L'Évangile vient apporter une lueur extraordinaire d'espoir dans nos déprimes collectives ! L'exigence du droit et la justice jadis rappelée par les prophètes, est devenu une personne : Jésus ! Et si Jésus intervient dans le temple de manière violente à en croire l'évangile, ce n'est plus seulement pour rappeler une loi, c'est pour la mettre en application !

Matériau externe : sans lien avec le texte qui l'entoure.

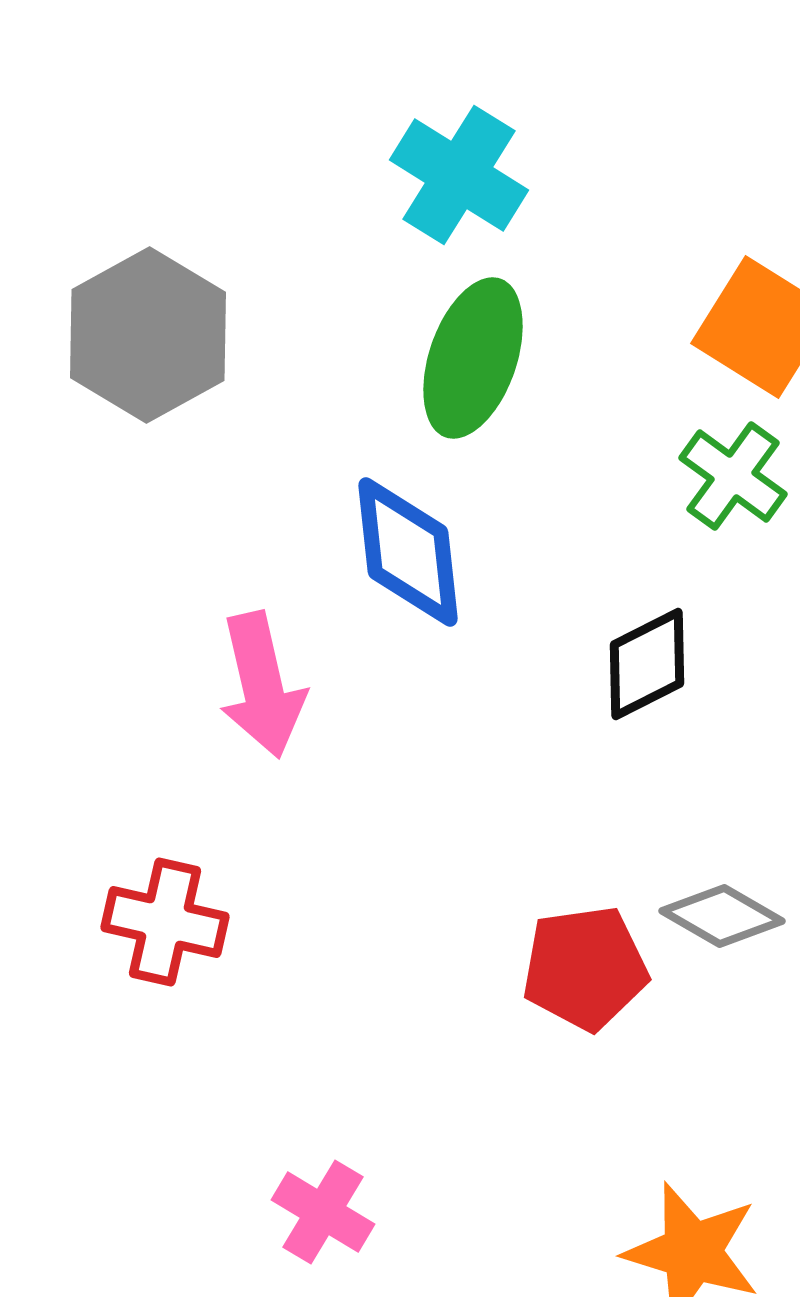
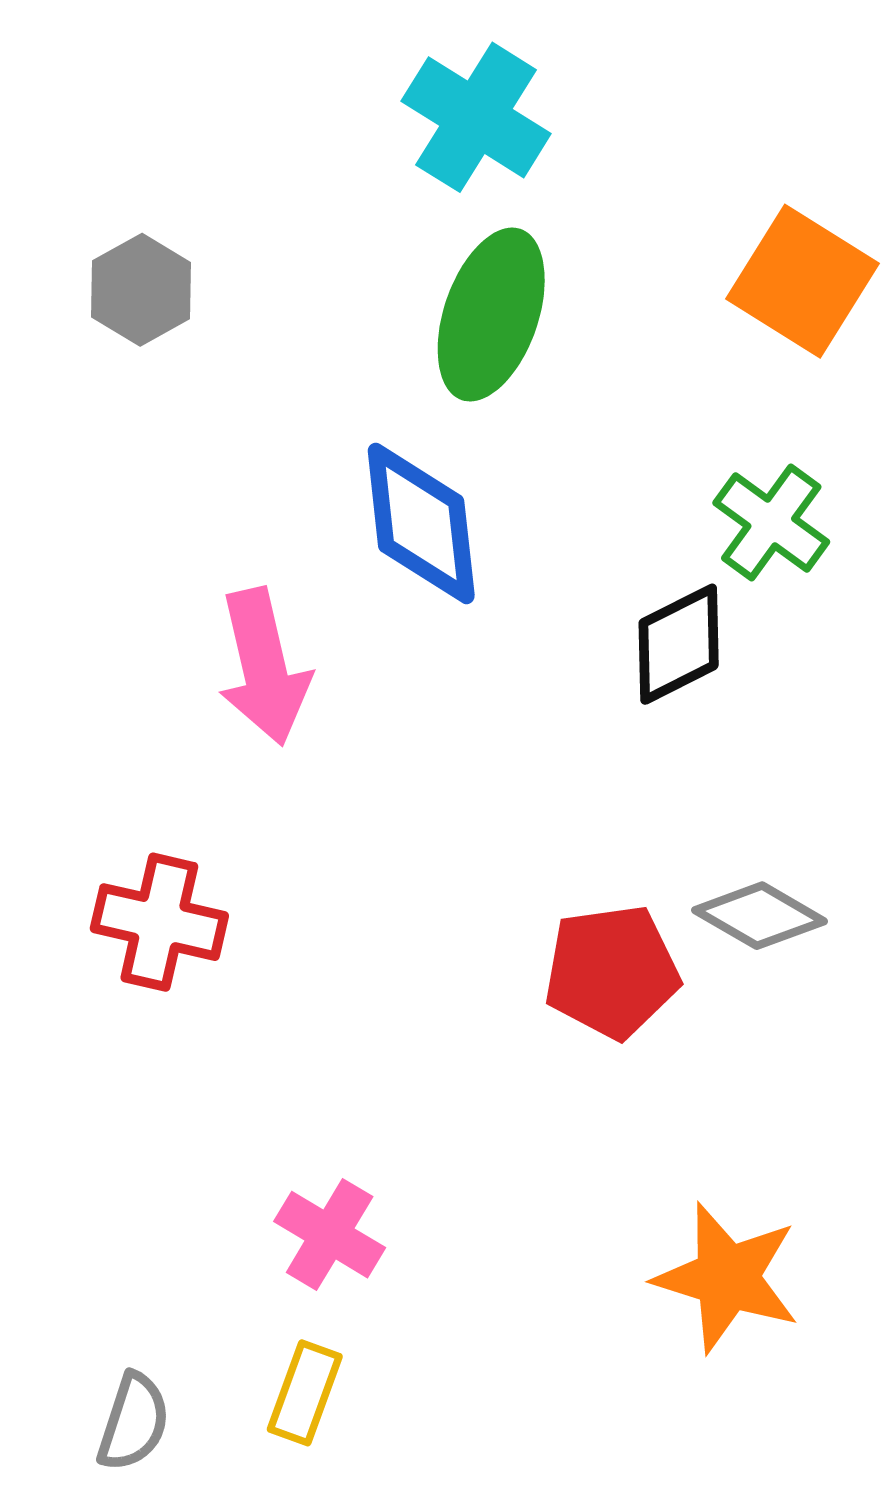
gray hexagon: (148, 335) -> (141, 290), size x0.6
green cross: (733, 476) -> (771, 522), moved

Les aveugles et les boiteux s'avancèrent vers lui dans le temple et il les guérit ! Et lorsque l'évangile utilise la formule les aveugles et les boiteux, c'est en fait tous les pauvres et les déshérités, ceux qui sont condamnés à l'indigence que Jésus accueille pour leur rendre un peu de dignité humaine !
Pour Matthieu, l'enseignement de Jésus est accompagné de son action de guérison et de libération et c'est ainsi qu'il redonne au culte du temple son sens profond ! Les pharisiens, les habitués du culte, même indignés, sont placés par l'évangéliste Matthieu en demeure d'accepter ou de rejeter Jésus comme Seigneur et Sauveur du culte, Jésus comme Seigneur et Sauveur dans le Temple, Jésus comme Seigneur et Sauveur de leur vie ! C'est lui seul qui accomplira, dans le sens de mener à bien, la promesse d'un monde où régneront la paix et la justice ! Il nous en a donné les prémices lorsqu'il cheminait en Palestine, il est auprès de nous aujourd'hui. L'exigence d'Amos, "que le droit jaillisse comme les eaux, et la justice comme un torrent intarissable" peut devenir mon programme de vie, car avec le Christ, point n'est besoin de réussir, il suffit d'essayer.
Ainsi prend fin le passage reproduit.